• _Input records_
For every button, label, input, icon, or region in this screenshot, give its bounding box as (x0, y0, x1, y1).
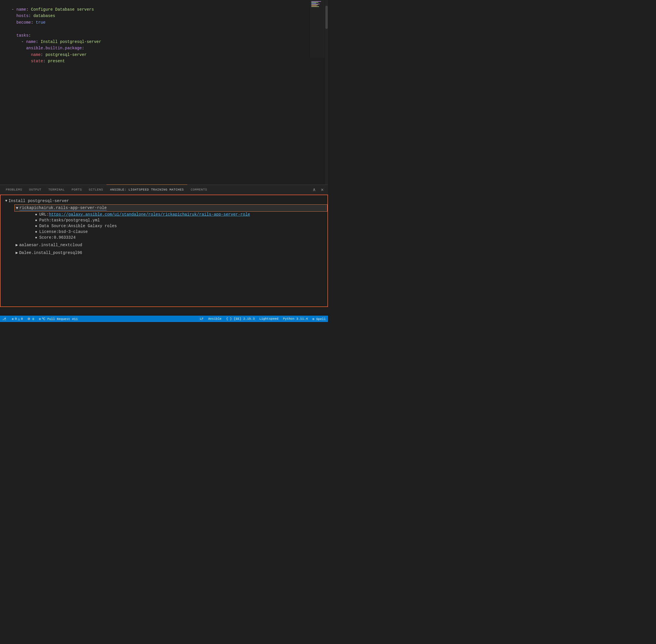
sub-item-rickapichairuk[interactable]: ▼ rickapichairuk.rails-app-server-role (15, 204, 327, 212)
code-line-2: hosts: databases (6, 13, 328, 19)
bullet-license: ■ (35, 230, 37, 233)
sub-item-2-label: aalaesar.install_nextcloud (19, 243, 82, 247)
status-pull-request[interactable]: ⚙ ℃ Pull Request #11 (39, 317, 78, 321)
tab-comments[interactable]: COMMENTS (187, 185, 211, 195)
editor-empty-space (0, 67, 328, 154)
code-line-6: - name: Install postgresql-server (6, 39, 328, 45)
tree-root-label: Install postgresql-server (8, 199, 69, 203)
error-icon: ⊗ (12, 317, 14, 321)
detail-datasource-value: Ansible Galaxy roles (68, 224, 117, 228)
bullet-score: ■ (35, 236, 37, 239)
tab-ports[interactable]: PORTS (68, 185, 85, 195)
branch-icon: ⎇ (2, 317, 6, 321)
bullet-url: ■ (35, 213, 37, 216)
panel-content: ▼ Install postgresql-server ▼ rickapicha… (0, 194, 328, 307)
tree-root-install-postgresql[interactable]: ▼ Install postgresql-server (1, 198, 327, 204)
status-spell[interactable]: ⚙ Spell (312, 317, 326, 321)
code-line-8: name: postgresql-server (6, 52, 328, 58)
tree-toggle-root: ▼ (5, 199, 7, 203)
status-ansible[interactable]: Ansible (208, 317, 222, 321)
code-line-7: ansible.builtin.package: (6, 45, 328, 51)
status-branch[interactable]: ⎇ (2, 317, 7, 321)
tab-lightspeed[interactable]: ANSIBLE: LIGHTSPEED TRAINING MATCHES (106, 184, 187, 194)
status-ee[interactable]: { } [EE] 2.15.3 (226, 317, 255, 321)
detail-score-row: ■ Score: 0.9633324 (29, 235, 327, 240)
code-line-4 (6, 26, 328, 32)
git-icon: ⚙ (39, 317, 41, 321)
tab-gitlens[interactable]: GITLENS (85, 185, 107, 195)
status-bar-right: LF Ansible { } [EE] 2.15.3 Lightspeed Py… (200, 317, 326, 321)
sub-item-dalee[interactable]: ▶ Dalee.install_postgresql96 (15, 249, 327, 256)
detail-score-value: 0.9633324 (54, 235, 75, 240)
code-line-9: state: present (6, 58, 328, 64)
sub-item-aalaesar[interactable]: ▶ aalaesar.install_nextcloud (15, 242, 327, 248)
detail-license-row: ■ License: bsd-3-clause (29, 229, 327, 235)
minimap (310, 0, 325, 58)
code-content: - name: Configure Database servers hosts… (0, 3, 328, 67)
warning-icon: △ (18, 317, 20, 321)
bullet-datasource: ■ (35, 225, 37, 228)
editor-scrollbar[interactable] (325, 0, 328, 184)
status-errors[interactable]: ⊗ 0 △ 0 (12, 317, 23, 321)
sub-item-1-label: rickapichairuk.rails-app-server-role (19, 206, 106, 210)
sub-item-rickapichairuk-container: ▼ rickapichairuk.rails-app-server-role ■… (1, 204, 327, 240)
code-line-1: - name: Configure Database servers (6, 6, 328, 13)
sub-item-3-toggle: ▶ (16, 250, 18, 255)
tab-output[interactable]: OUTPUT (26, 185, 45, 195)
editor-area: - name: Configure Database servers hosts… (0, 0, 328, 184)
status-lf[interactable]: LF (200, 317, 203, 321)
detail-path-row: ■ Path: tasks/postgresql.yml (29, 217, 327, 223)
details-container: ■ URL: https://galaxy.ansible.com/ui/sta… (15, 212, 327, 240)
detail-url-link[interactable]: https://galaxy.ansible.com/ui/standalone… (49, 212, 250, 217)
status-bar: ⎇ ⊗ 0 △ 0 ⑩ 0 ⚙ ℃ Pull Request #11 LF An… (0, 316, 328, 322)
detail-datasource-row: ■ Data Source: Ansible Galaxy roles (29, 223, 327, 229)
detail-url-row: ■ URL: https://galaxy.ansible.com/ui/sta… (29, 212, 327, 217)
detail-path-value: tasks/postgresql.yml (51, 218, 100, 223)
status-python[interactable]: Python 3.11.4 (283, 317, 308, 321)
status-lightspeed[interactable]: Lightspeed (259, 317, 278, 321)
sub-item-dalee-container: ▶ Dalee.install_postgresql96 (1, 248, 327, 256)
panel-tabs-bar: PROBLEMS OUTPUT TERMINAL PORTS GITLENS A… (0, 184, 328, 194)
tab-actions: ∧ ✕ (311, 186, 326, 193)
detail-license-value: bsd-3-clause (59, 229, 88, 234)
bullet-path: ■ (35, 219, 37, 222)
code-line-5: tasks: (6, 32, 328, 39)
status-radio[interactable]: ⑩ 0 (27, 317, 34, 321)
sub-item-1-toggle: ▼ (16, 206, 18, 210)
scrollbar-thumb[interactable] (325, 6, 328, 29)
code-line-3: become: true (6, 19, 328, 26)
tab-problems[interactable]: PROBLEMS (2, 185, 26, 195)
panel-close-button[interactable]: ✕ (319, 186, 326, 193)
tab-terminal[interactable]: TERMINAL (45, 185, 68, 195)
sub-item-aalaesar-container: ▶ aalaesar.install_nextcloud (1, 240, 327, 248)
sub-item-2-toggle: ▶ (16, 243, 18, 247)
sub-item-3-label: Dalee.install_postgresql96 (19, 251, 82, 255)
panel-collapse-button[interactable]: ∧ (311, 186, 318, 193)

• _Activity_
Your task is to reproduce all of the material exactly. The pictures stay out.

• _Task solution_
For every button, label, input, icon, or region in this screenshot, give its bounding box as (x0, y0, x1, y1).
sub-item-rickapichairuk[interactable]: ▼ rickapichairuk.rails-app-server-role (15, 204, 327, 212)
code-line-2: hosts: databases (6, 13, 328, 19)
bullet-license: ■ (35, 230, 37, 233)
sub-item-2-label: aalaesar.install_nextcloud (19, 243, 82, 247)
status-pull-request[interactable]: ⚙ ℃ Pull Request #11 (39, 317, 78, 321)
tab-comments[interactable]: COMMENTS (187, 185, 211, 195)
editor-empty-space (0, 67, 328, 154)
code-line-6: - name: Install postgresql-server (6, 39, 328, 45)
tree-root-label: Install postgresql-server (8, 199, 69, 203)
error-icon: ⊗ (12, 317, 14, 321)
detail-datasource-value: Ansible Galaxy roles (68, 224, 117, 228)
bullet-score: ■ (35, 236, 37, 239)
tab-ports[interactable]: PORTS (68, 185, 85, 195)
branch-icon: ⎇ (2, 317, 6, 321)
bullet-url: ■ (35, 213, 37, 216)
panel-content: ▼ Install postgresql-server ▼ rickapicha… (0, 194, 328, 307)
tree-root-install-postgresql[interactable]: ▼ Install postgresql-server (1, 198, 327, 204)
status-spell[interactable]: ⚙ Spell (312, 317, 326, 321)
code-line-8: name: postgresql-server (6, 52, 328, 58)
tree-toggle-root: ▼ (5, 199, 7, 203)
status-ansible[interactable]: Ansible (208, 317, 222, 321)
code-line-7: ansible.builtin.package: (6, 45, 328, 51)
status-branch[interactable]: ⎇ (2, 317, 7, 321)
tab-lightspeed[interactable]: ANSIBLE: LIGHTSPEED TRAINING MATCHES (106, 184, 187, 194)
status-ee[interactable]: { } [EE] 2.15.3 (226, 317, 255, 321)
detail-score-row: ■ Score: 0.9633324 (29, 235, 327, 240)
code-line-4 (6, 26, 328, 32)
git-icon: ⚙ (39, 317, 41, 321)
tab-gitlens[interactable]: GITLENS (85, 185, 107, 195)
status-bar-right: LF Ansible { } [EE] 2.15.3 Lightspeed Py… (200, 317, 326, 321)
sub-item-dalee[interactable]: ▶ Dalee.install_postgresql96 (15, 249, 327, 256)
detail-score-value: 0.9633324 (54, 235, 75, 240)
code-line-9: state: present (6, 58, 328, 64)
sub-item-aalaesar[interactable]: ▶ aalaesar.install_nextcloud (15, 242, 327, 248)
detail-license-row: ■ License: bsd-3-clause (29, 229, 327, 235)
minimap (310, 0, 325, 58)
code-content: - name: Configure Database servers hosts… (0, 3, 328, 67)
warning-icon: △ (18, 317, 20, 321)
bullet-datasource: ■ (35, 225, 37, 228)
editor-scrollbar[interactable] (325, 0, 328, 184)
status-errors[interactable]: ⊗ 0 △ 0 (12, 317, 23, 321)
sub-item-1-label: rickapichairuk.rails-app-server-role (19, 206, 106, 210)
sub-item-rickapichairuk-container: ▼ rickapichairuk.rails-app-server-role ■… (1, 204, 327, 240)
code-line-1: - name: Configure Database servers (6, 6, 328, 13)
sub-item-3-toggle: ▶ (16, 250, 18, 255)
tab-output[interactable]: OUTPUT (26, 185, 45, 195)
editor-area: - name: Configure Database servers hosts… (0, 0, 328, 184)
status-lf[interactable]: LF (200, 317, 203, 321)
detail-path-row: ■ Path: tasks/postgresql.yml (29, 217, 327, 223)
details-container: ■ URL: https://galaxy.ansible.com/ui/sta… (15, 212, 327, 240)
detail-url-link[interactable]: https://galaxy.ansible.com/ui/standalone… (49, 212, 250, 217)
status-bar: ⎇ ⊗ 0 △ 0 ⑩ 0 ⚙ ℃ Pull Request #11 LF An… (0, 316, 328, 322)
detail-datasource-row: ■ Data Source: Ansible Galaxy roles (29, 223, 327, 229)
detail-url-row: ■ URL: https://galaxy.ansible.com/ui/sta… (29, 212, 327, 217)
detail-path-value: tasks/postgresql.yml (51, 218, 100, 223)
status-python[interactable]: Python 3.11.4 (283, 317, 308, 321)
status-lightspeed[interactable]: Lightspeed (259, 317, 278, 321)
sub-item-dalee-container: ▶ Dalee.install_postgresql96 (1, 248, 327, 256)
panel-tabs-bar: PROBLEMS OUTPUT TERMINAL PORTS GITLENS A… (0, 184, 328, 194)
tab-actions: ∧ ✕ (311, 186, 326, 193)
detail-license-value: bsd-3-clause (59, 229, 88, 234)
bullet-path: ■ (35, 219, 37, 222)
code-line-5: tasks: (6, 32, 328, 39)
status-radio[interactable]: ⑩ 0 (27, 317, 34, 321)
sub-item-1-toggle: ▼ (16, 206, 18, 210)
scrollbar-thumb[interactable] (325, 6, 328, 29)
code-line-3: become: true (6, 19, 328, 26)
tab-problems[interactable]: PROBLEMS (2, 185, 26, 195)
panel-close-button[interactable]: ✕ (319, 186, 326, 193)
tab-terminal[interactable]: TERMINAL (45, 185, 68, 195)
sub-item-aalaesar-container: ▶ aalaesar.install_nextcloud (1, 240, 327, 248)
sub-item-2-toggle: ▶ (16, 243, 18, 247)
sub-item-3-label: Dalee.install_postgresql96 (19, 251, 82, 255)
panel-collapse-button[interactable]: ∧ (311, 186, 318, 193)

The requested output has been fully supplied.